▶ _WHAT YOU ARE ASKED TO DO_
Would you please transcribe the data in full and exactly, excluding images?

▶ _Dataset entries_
= Beginning of Section =

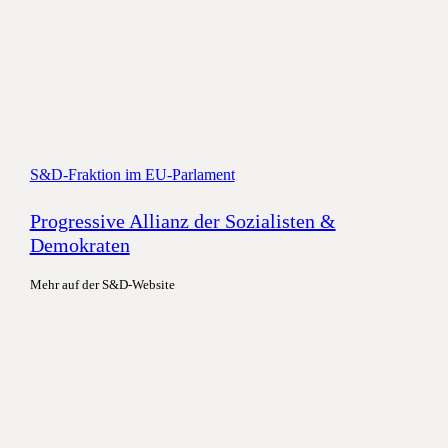
S&D-Fraktion im EU-Parlament
Progressive Allianz der Sozialisten &
Demokraten
Mehr auf der S&D-Website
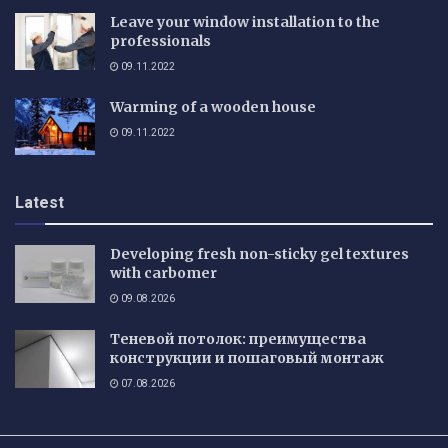
Leave your window installation to the
professionals
09.11.2022
Warming of a wooden house
09.11.2022
Latest
Developing fresh non-sticky gel textures
with carbomer
09.08.2026
Теневой потолок: преимущества
конструкции и пошаговый монтаж
07.08.2026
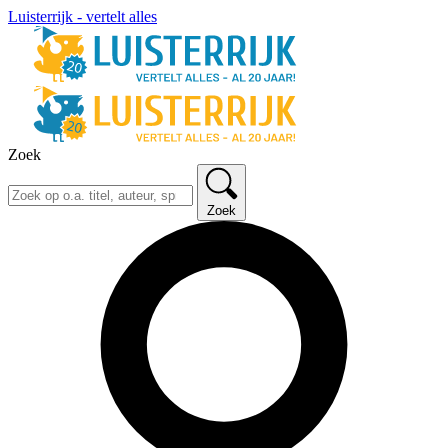
Luisterrijk - vertelt alles
Zoek
Zoek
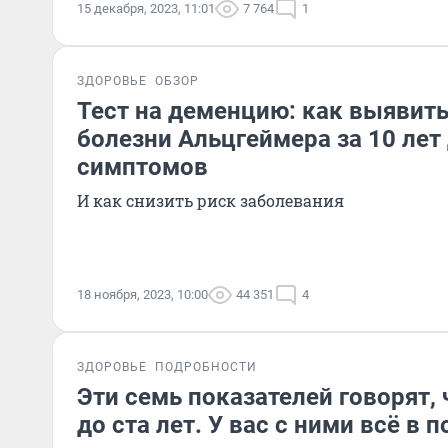
15 декабря, 2023, 11:01
7 764
1
ЗДОРОВЬЕ
ОБЗОР
Тест на деменцию: как выявить
болезни Альцгеймера за 10 лет
симптомов
И как снизить риск заболевания
18 ноября, 2023, 10:00
44 351
4
ЗДОРОВЬЕ
ПОДРОБНОСТИ
Эти семь показателей говорят,
до ста лет. У вас с ними всё в 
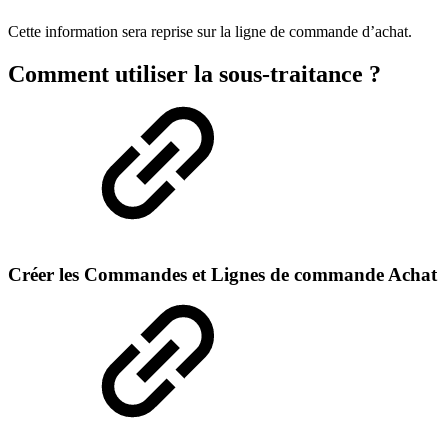
Cette information sera reprise sur la ligne de commande d’achat.
Comment utiliser la sous-traitance ?
Créer les Commandes et Lignes de commande Achat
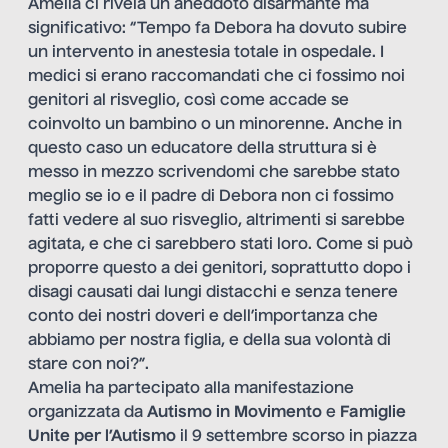
Amelia ci rivela un aneddoto disarmante ma
significativo: “Tempo fa Debora ha dovuto subire
un intervento in anestesia totale in ospedale. I
medici si erano raccomandati che ci fossimo noi
genitori al risveglio, così come accade se
coinvolto un bambino o un minorenne. Anche in
questo caso un educatore della struttura si è
messo in mezzo scrivendomi che sarebbe stato
meglio se io e il padre di Debora non ci fossimo
fatti vedere al suo risveglio, altrimenti si sarebbe
agitata, e che ci sarebbero stati loro. Come si può
proporre questo a dei genitori, soprattutto dopo i
disagi causati dai lungi distacchi e senza tenere
conto dei nostri doveri e dell’importanza che
abbiamo per nostra figlia, e della sua volontà di
stare con noi?”.
Amelia ha partecipato alla manifestazione
organizzata da
Autismo in Movimento
e
Famiglie
Unite per l’Autismo
il 9 settembre scorso in piazza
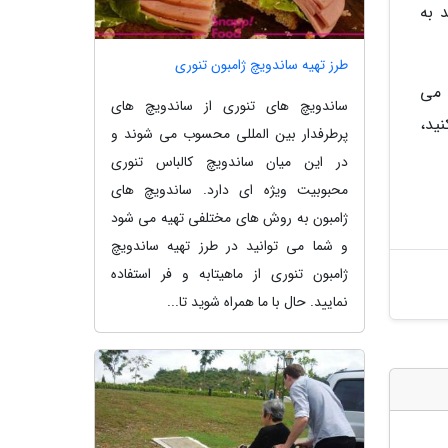
وانند به
طرز تهیه ساندویچ ژامبون تنوری
 می
ساندویچ های تنوری از ساندویچ های
نید،
پرطرفدار بین المللی محسوب می شوند و
در این میان ساندویچ کالباس تنوری
محبوبیت ویژه ای دارد. ساندویچ های
ژامبون به روش های مختلفی تهیه می شود
و شما می توانید در طرز تهیه ساندویچ
ژامبون تنوری از ماهیتابه و فر استفاده
نمایید. حال با ما همراه شوید تا...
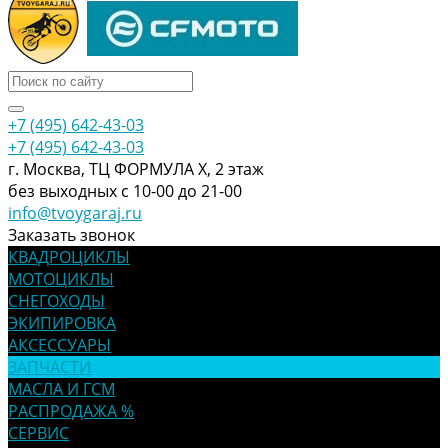
+7 (495) 642-43-03
+7 (495) 642-43-03
г. Москва, ТЦ ФОРМУЛА Х, 2 этаж
без выходных с 10-00 до 21-00
info@tvoygaraj.ru
Заказать звонок
КВАДРОЦИКЛЫ
МОТОЦИКЛЫ
СНЕГОХОДЫ
ЭКИПИРОВКА
АКСЕССУАРЫ
ЗАПЧАСТИ
МАСЛА И ГСМ
РАСПРОДАЖА %
СЕРВИС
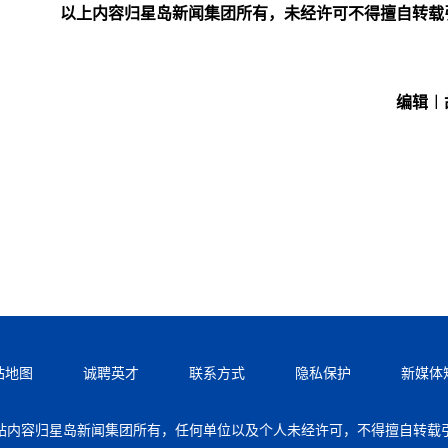
以上内容归星岛新闻集团所有，未经许可不得擅自转载
编辑︱
站地图
诚聘英才
联系方式
隐私保护
新媒体
站内容归星岛新闻集团所有，任何单位以及个人未经许可，不得擅自转载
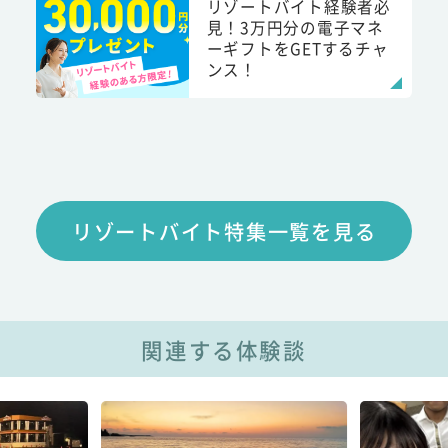
リゾートバイト経験者必
見！3万円分の電子マネ
ーギフトをGETするチャ
ンス！
リゾートバイト特集一覧を見る
関連する体験談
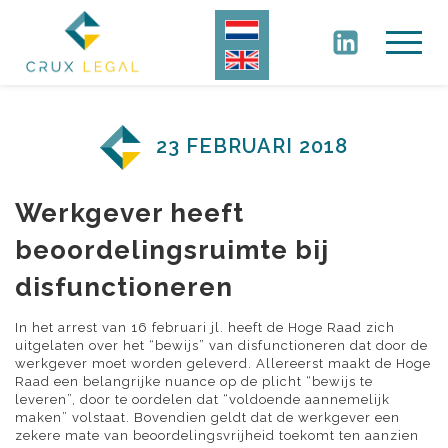
23 FEBRUARI 2018
Werkgever heeft
beoordelingsruimte bij
disfunctioneren
In het arrest van 16 februari jl. heeft de Hoge Raad zich
uitgelaten over het “bewijs” van disfunctioneren dat door de
werkgever moet worden geleverd. Allereerst maakt de Hoge
Raad een belangrijke nuance op de plicht “bewijs te
leveren”, door te oordelen dat “voldoende aannemelijk
maken” volstaat. Bovendien geldt dat de werkgever een
zekere mate van beoordelingsvrijheid toekomt ten aanzien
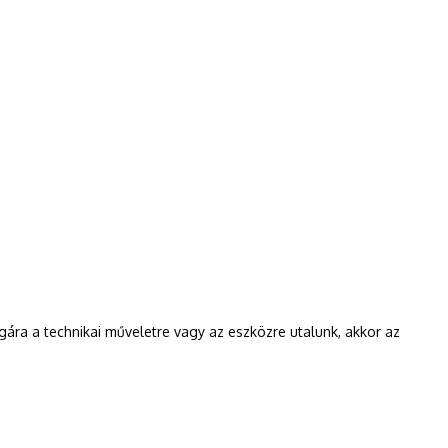
gára a technikai műveletre vagy az eszközre utalunk, akkor az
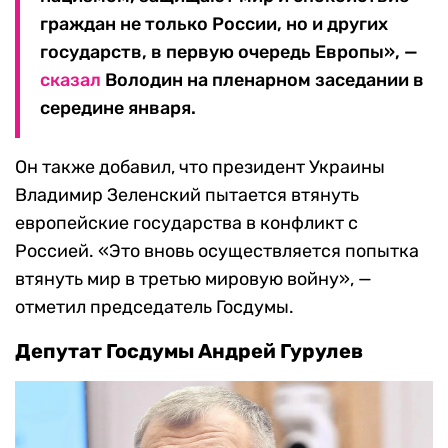
граждан не только России, но и других
государств, в первую очередь Европы», —
сказал
Володин на пленарном заседании в
середине января.
Он также добавил, что президент Украины
Владимир Зеленский пытается втянуть
европейские государства в конфликт с
Россией. «Это вновь осуществляется попытка
втянуть мир в третью мировую войну», —
отметил председатель Госдумы.
Депутат Госдумы Андрей Гурулев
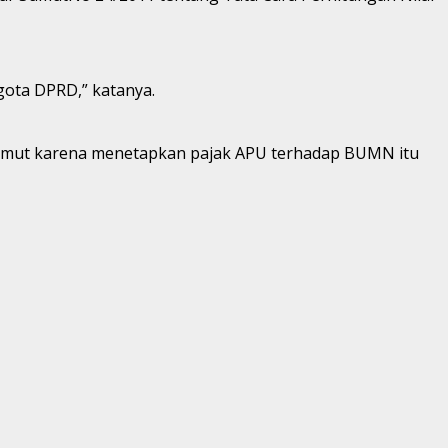
ota DPRD,” katanya.
Sumut karena menetapkan pajak APU terhadap BUMN itu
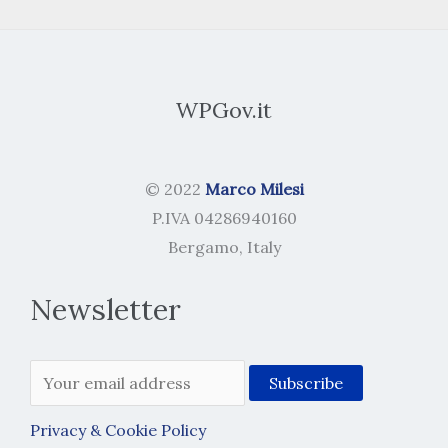
WPGov.it
© 2022
Marco Milesi
P.IVA 04286940160
Bergamo, Italy
Newsletter
Privacy & Cookie Policy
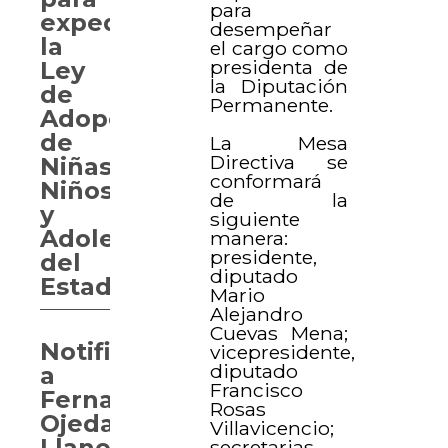
para
expedir
desempeñar
la
el cargo como
presidenta de
Ley
la Diputación
de
Permanente.
Adopciones
de
La Mesa
Directiva se
Niñas,
conformará
Niños
de la
y
siguiente
Adolescentes
manera:
presidente,
del
diputado
Estado
Mario
Alejandro
Cuevas Mena;
Notifican
vicepresidente,
diputado
a
Francisco
Fernando
Rosas
Ojeda
Villavicencio;
Llanes,
secretarias,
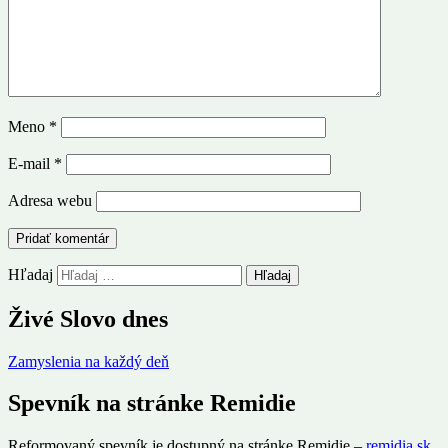
Meno
*
E-mail
*
Adresa webu
Hľadaj
Živé Slovo dnes
Zamyslenia na každý deň
Spevník na stránke Remidie
Reformovaný spevník je dostupný na stránke Remidie –
remidia.sk
.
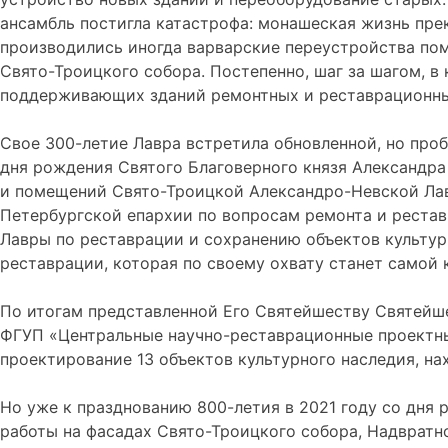
ансамбль постигла катастрофа: монашеская жизнь прекр
производились иногда варварские переустройства пом
Свято-Троицкого собора. Постепенно, шаг за шагом, 
поддерживающих зданий ремонтных и реставрационны
Свое 300-летие Лавра встретила обновленной, но проб
дня рождения Святого Благоверного князя Александра
и помещений Свято-Троицкой Александро-Невской Лавр
Петербургской епархии по вопросам ремонта и реста
Лавры по реставрации и сохранению объектов культур
реставрации, которая по своему охвату станет самой 
По итогам представленной Его Святейшеству Святейш
ФГУП «Центральные научно-реставрационные проектны
проектирование 13 объектов культурного наследия, н
Но уже к празднованию 800-летия в 2021 году со дня
работы на фасадах Свято-Троицкого собора, Надвратн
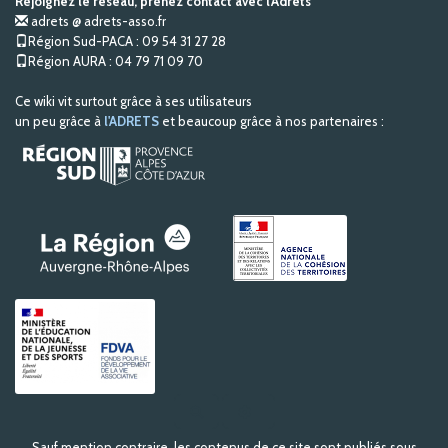
Rejoignez le réseau, prenez contact avec l'Adrets
adrets @ adrets-asso.fr
Région Sud-PACA : 09 54 31 27 28
Région AURA : 04 79 71 09 70
Ce wiki vit surtout grâce à ses utilisateurs
un peu grâce à
l'ADRETS
et beaucoup grâce à nos partenaires :
R
e
c
Sauf mention contraire, les contenus de ce site sont publiés sous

= End of Section =

▶ _RESULT OF THIS TASK_
S&D-Fraktion im EU-Parlament
Progressive Allianz der Sozialisten &
Demokraten
Mehr auf der S&D-Website
Leave your window installation to the
professionals
09.11.2022
Warming of a wooden house
09.11.2022
Latest
Developing fresh non-sticky gel textures
with carbomer
09.08.2026
Теневой потолок: преимущества
конструкции и пошаговый монтаж
07.08.2026
Luisterrijk - vertelt alles
Zoek
Zoek
15 декабря, 2023, 11:01
7 764
1
ЗДОРОВЬЕ
ОБЗОР
Тест на деменцию: как выявить
болезни Альцгеймера за 10 лет
симптомов
И как снизить риск заболевания
18 ноября, 2023, 10:00
44 351
4
ЗДОРОВЬЕ
ПОДРОБНОСТИ
Эти семь показателей говорят,
до ста лет. У вас с ними всё в 
Cette information sera reprise sur la ligne de commande d’achat.
Comment utiliser la sous-traitance ?
Créer les Commandes et Lignes de commande Achat
Amelia ci rivela un aneddoto disarmante ma
significativo: “Tempo fa Debora ha dovuto subire
un intervento in anestesia totale in ospedale. I
medici si erano raccomandati che ci fossimo noi
genitori al risveglio, così come accade se
coinvolto un bambino o un minorenne. Anche in
questo caso un educatore della struttura si è
messo in mezzo scrivendomi che sarebbe stato
meglio se io e il padre di Debora non ci fossimo
fatti vedere al suo risveglio, altrimenti si sarebbe
agitata, e che ci sarebbero stati loro. Come si può
proporre questo a dei genitori, soprattutto dopo i
disagi causati dai lungi distacchi e senza tenere
conto dei nostri doveri e dell’importanza che
abbiamo per nostra figlia, e della sua volontà di
stare con noi?”.
Amelia ha partecipato alla manifestazione
organizzata da
Autismo in Movimento
e
Famiglie
Unite per l’Autismo
il 9 settembre scorso in piazza
وانند به
طرز تهیه ساندویچ ژامبون تنوری
 می
ساندویچ های تنوری از ساندویچ های
نید،
پرطرفدار بین المللی محسوب می شوند و
در این میان ساندویچ کالباس تنوری
محبوبیت ویژه ای دارد. ساندویچ های
ژامبون به روش های مختلفی تهیه می شود
و شما می توانید در طرز تهیه ساندویچ
ژامبون تنوری از ماهیتابه و فر استفاده
نمایید. حال با ما همراه شوید تا...
+7 (495) 642-43-03
+7 (495) 642-43-03
г. Москва, ТЦ ФОРМУЛА Х, 2 этаж
без выходных с 10-00 до 21-00
info@tvoygaraj.ru
Заказать звонок
КВАДРОЦИКЛЫ
МОТОЦИКЛЫ
СНЕГОХОДЫ
ЭКИПИРОВКА
АКСЕССУАРЫ
ЗАПЧАСТИ
МАСЛА И ГСМ
РАСПРОДАЖА %
СЕРВИС
以上内容归星岛新闻集团所有，未经许可不得擅自转载
编辑︱
站地图
诚聘英才
联系方式
隐私保护
新媒体
站内容归星岛新闻集团所有，任何单位以及个人未经许可，不得擅自转载
リゾートバイト経験者必
見！3万円分の電子マネ
ーギフトをGETするチャ
ンス！
リゾートバイト特集一覧を見る
関連する体験談
23 FEBRUARI 2018
Werkgever heeft
beoordelingsruimte bij
disfunctioneren
In het arrest van 16 februari jl. heeft de Hoge Raad zich
uitgelaten over het “bewijs” van disfunctioneren dat door de
werkgever moet worden geleverd. Allereerst maakt de Hoge
Raad een belangrijke nuance op de plicht “bewijs te
leveren”, door te oordelen dat “voldoende aannemelijk
maken” volstaat. Bovendien geldt dat de werkgever een
zekere mate van beoordelingsvrijheid toekomt ten aanzien
gára a technikai műveletre vagy az eszközre utalunk, akkor az
граждан не только России, но и других
государств, в первую очередь Европы», —
сказал
Володин на пленарном заседании в
середине января.
Он также добавил, что президент Украины
Владимир Зеленский пытается втянуть
европейские государства в конфликт с
Россией. «Это вновь осуществляется попытка
втянуть мир в третью мировую войну», —
отметил председатель Госдумы.
Депутат Госдумы Андрей Гурулев
ota DPRD,” katanya.
Sumut karena menetapkan pajak APU terhadap BUMN itu
WPGov.it
© 2022
Marco Milesi
P.IVA 04286940160
Bergamo, Italy
Newsletter
Privacy & Cookie Policy
para
expedir
desempeñar
la
el cargo como
presidenta de
Ley
la Diputación
de
Permanente.
Adopciones
de
La Mesa
Directiva se
Niñas,
conformará
Niños
de la
y
siguiente
Adolescentes
manera:
presidente,
del
diputado
Estado
Mario
Alejandro
Cuevas Mena;
Notifican
vicepresidente,
diputado
a
Francisco
Fernando
Rosas
Ojeda
Villavicencio;
Llanes,
secretarias,
Meno
*
E-mail
*
Adresa webu
Hľadaj
Živé Slovo dnes
Zamyslenia na každý deň
Spevník na stránke Remidie
Reformovaný spevník je dostupný na stránke Remidie –
remidia.sk
.
ансамбль постигла катастрофа: монашеская жизнь прекр
производились иногда варварские переустройства пом
Свято-Троицкого собора. Постепенно, шаг за шагом, 
поддерживающих зданий ремонтных и реставрационны
Свое 300-летие Лавра встретила обновленной, но проб
дня рождения Святого Благоверного князя Александра
и помещений Свято-Троицкой Александро-Невской Лавр
Петербургской епархии по вопросам ремонта и реста
Лавры по реставрации и сохранению объектов культур
реставрации, которая по своему охвату станет самой 
По итогам представленной Его Святейшеству Святейш
ФГУП «Центральные научно-реставрационные проектны
проектирование 13 объектов культурного наследия, н
Но уже к празднованию 800-летия в 2021 году со дня
работы на фасадах Свято-Троицкого собора, Надвратн
Rejoignez le réseau, prenez contact avec l'Adrets
adrets @ adrets-asso.fr
Région Sud-PACA : 09 54 31 27 28
Région AURA : 04 79 71 09 70
Ce wiki vit surtout grâce à ses utilisateurs
un peu grâce à
l'ADRETS
et beaucoup grâce à nos partenaires :
R
e
c
Sauf mention contraire, les contenus de ce site sont publiés sous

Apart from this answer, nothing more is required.